The assailants hit two localities in Mopti region, said the three sources – an aid worker, a diplomat and a security source.
A resident of Bankass, near the targeted localities, also confirmed attacks had taken place on Wednesday night but could not provide a death toll or the identity of the perpetrators.
“Unidentified armed men burst in, opening fire and ransacking the village,” the person said.
It was not clear how many of the people killed were civilians. Local self-defence groups and hunters, often allied with the Mali military, frequently protect villages against militant attacks in that region.
A spokesperson for Mali’s army did not immediately respond to a request for comment on the attacks.
MALI ARMY SAYS ‘THREAT IS STILL PRESENT’
The attacks on April 25 showed how fighters from different groups with different goals could strike at the heart of the West African country’s military government.

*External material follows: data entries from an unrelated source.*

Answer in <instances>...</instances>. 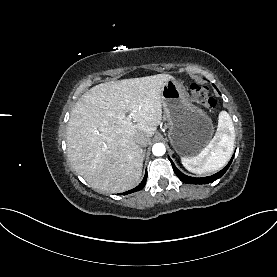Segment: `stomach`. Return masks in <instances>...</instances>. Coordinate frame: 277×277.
Returning a JSON list of instances; mask_svg holds the SVG:
<instances>
[{
  "instance_id": "stomach-1",
  "label": "stomach",
  "mask_w": 277,
  "mask_h": 277,
  "mask_svg": "<svg viewBox=\"0 0 277 277\" xmlns=\"http://www.w3.org/2000/svg\"><path fill=\"white\" fill-rule=\"evenodd\" d=\"M162 106L168 121V137L181 157L197 155L211 140L214 126L205 111L189 99L182 83L166 81L161 92Z\"/></svg>"
}]
</instances>
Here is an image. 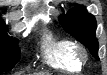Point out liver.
I'll return each mask as SVG.
<instances>
[{"mask_svg": "<svg viewBox=\"0 0 107 75\" xmlns=\"http://www.w3.org/2000/svg\"><path fill=\"white\" fill-rule=\"evenodd\" d=\"M34 75H50L48 72L45 73H38V74H34Z\"/></svg>", "mask_w": 107, "mask_h": 75, "instance_id": "liver-1", "label": "liver"}]
</instances>
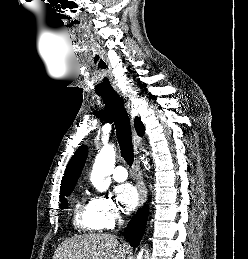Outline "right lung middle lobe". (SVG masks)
<instances>
[{
  "instance_id": "1",
  "label": "right lung middle lobe",
  "mask_w": 248,
  "mask_h": 259,
  "mask_svg": "<svg viewBox=\"0 0 248 259\" xmlns=\"http://www.w3.org/2000/svg\"><path fill=\"white\" fill-rule=\"evenodd\" d=\"M71 192H72V189L60 192V194H61L60 195V202H61V206H62L63 209L66 208L67 205H68L65 196H69Z\"/></svg>"
}]
</instances>
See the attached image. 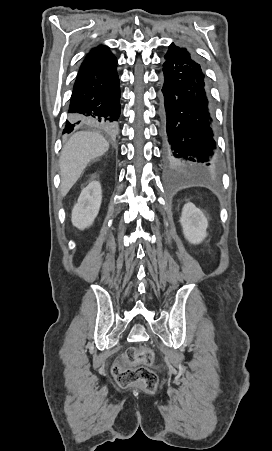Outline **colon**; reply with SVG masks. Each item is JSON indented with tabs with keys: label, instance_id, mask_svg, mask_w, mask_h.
Segmentation results:
<instances>
[{
	"label": "colon",
	"instance_id": "5ec220e1",
	"mask_svg": "<svg viewBox=\"0 0 272 451\" xmlns=\"http://www.w3.org/2000/svg\"><path fill=\"white\" fill-rule=\"evenodd\" d=\"M144 350L131 348L126 354L116 360L114 375L120 385L130 386L139 384L144 386L148 392H155L159 382L157 375L150 370L155 353L154 350H147L149 345H142Z\"/></svg>",
	"mask_w": 272,
	"mask_h": 451
}]
</instances>
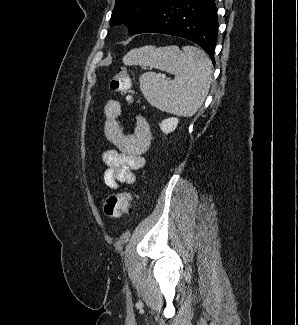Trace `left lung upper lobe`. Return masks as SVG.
I'll list each match as a JSON object with an SVG mask.
<instances>
[{
  "instance_id": "1",
  "label": "left lung upper lobe",
  "mask_w": 298,
  "mask_h": 325,
  "mask_svg": "<svg viewBox=\"0 0 298 325\" xmlns=\"http://www.w3.org/2000/svg\"><path fill=\"white\" fill-rule=\"evenodd\" d=\"M165 1L166 0H116L110 24L118 25L127 20L130 24V31L133 33L146 22Z\"/></svg>"
}]
</instances>
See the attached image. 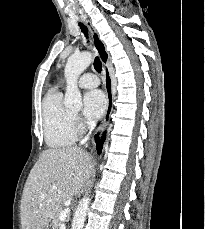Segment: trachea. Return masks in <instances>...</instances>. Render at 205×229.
<instances>
[{"label":"trachea","mask_w":205,"mask_h":229,"mask_svg":"<svg viewBox=\"0 0 205 229\" xmlns=\"http://www.w3.org/2000/svg\"><path fill=\"white\" fill-rule=\"evenodd\" d=\"M79 26H80L82 32L84 33V35L86 37H88L87 28L82 23H79ZM94 68L98 73H101V71H102V63H101V61H100V59L98 57H96L95 60H94Z\"/></svg>","instance_id":"3493384b"}]
</instances>
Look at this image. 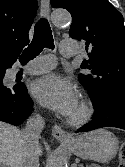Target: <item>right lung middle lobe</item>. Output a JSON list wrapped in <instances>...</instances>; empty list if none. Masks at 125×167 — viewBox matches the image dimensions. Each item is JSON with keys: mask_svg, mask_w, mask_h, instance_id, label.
<instances>
[{"mask_svg": "<svg viewBox=\"0 0 125 167\" xmlns=\"http://www.w3.org/2000/svg\"><path fill=\"white\" fill-rule=\"evenodd\" d=\"M3 77H2V74H0V81H2Z\"/></svg>", "mask_w": 125, "mask_h": 167, "instance_id": "1", "label": "right lung middle lobe"}]
</instances>
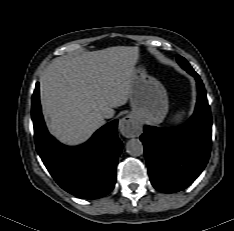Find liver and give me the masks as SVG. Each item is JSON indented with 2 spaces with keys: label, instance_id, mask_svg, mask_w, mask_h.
Returning a JSON list of instances; mask_svg holds the SVG:
<instances>
[{
  "label": "liver",
  "instance_id": "1",
  "mask_svg": "<svg viewBox=\"0 0 234 231\" xmlns=\"http://www.w3.org/2000/svg\"><path fill=\"white\" fill-rule=\"evenodd\" d=\"M131 61L129 48H109L57 61L42 79V98L54 133L66 141L71 137L66 132L77 127L88 137L101 126L102 102L116 106L123 101Z\"/></svg>",
  "mask_w": 234,
  "mask_h": 231
}]
</instances>
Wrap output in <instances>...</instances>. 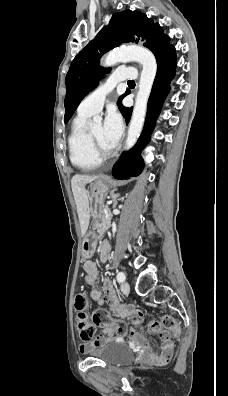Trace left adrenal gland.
I'll return each instance as SVG.
<instances>
[{"mask_svg":"<svg viewBox=\"0 0 228 396\" xmlns=\"http://www.w3.org/2000/svg\"><path fill=\"white\" fill-rule=\"evenodd\" d=\"M112 200H113V207L117 205V198L119 197V194H114L112 193Z\"/></svg>","mask_w":228,"mask_h":396,"instance_id":"obj_1","label":"left adrenal gland"}]
</instances>
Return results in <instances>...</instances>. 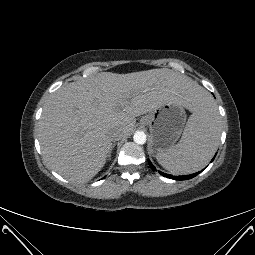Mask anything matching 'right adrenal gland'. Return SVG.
Segmentation results:
<instances>
[{"label":"right adrenal gland","mask_w":255,"mask_h":255,"mask_svg":"<svg viewBox=\"0 0 255 255\" xmlns=\"http://www.w3.org/2000/svg\"><path fill=\"white\" fill-rule=\"evenodd\" d=\"M113 147H114V146H113ZM113 147H112V148H113ZM111 152H112V150H111V151L109 152V154H108V157H109V158L111 157Z\"/></svg>","instance_id":"2a0ac1e0"}]
</instances>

During a press conference in Bamako on Wednesday, Malian army commander Djibrilla Maiga said insurgents were attempting to reorganize after the strikes, which killed the defence minister and drove Russian troops aligned with Mali’s leaders from the strategic northern town of Kidal.
“The threat is still present,” Maiga said, though he added that the military was disrupting their manoeuvres.
JNIM last week announced it would attempt to impose a blockade on the capital Bamako by setting up checkpoints on the roads leading there.
Maiga said the insurgents were focusing on the roads leading to Kayes and Kita, disrupting travel to western Mali, but that other roads including to Segou, in central Mali, were passable. Kita is around 180 km from Bamako, while Kayes is around 580 km away.
In the north of Mali, where FLA fighters seized the town of Kidal and the strategic base of Tessalit, the military is repositioning certain units as part of its response, Maiga said, without providing details.
In addition to killing Defence Minister Sadio Camara by driving a car laden with explosives into his residence, the insurgents targeted the home of Assimi Goita, leader of the government which took power following coups in 2020 and 2021, Maiga said.
Security forces “contained the threat and defused the vehicle”, he said.
Goita appeared on state television on April 28 and said the situation in Mali is under control.
Malian forces have “neutralised” several hundred “terrorists” since the April 25 attacks, Maiga said.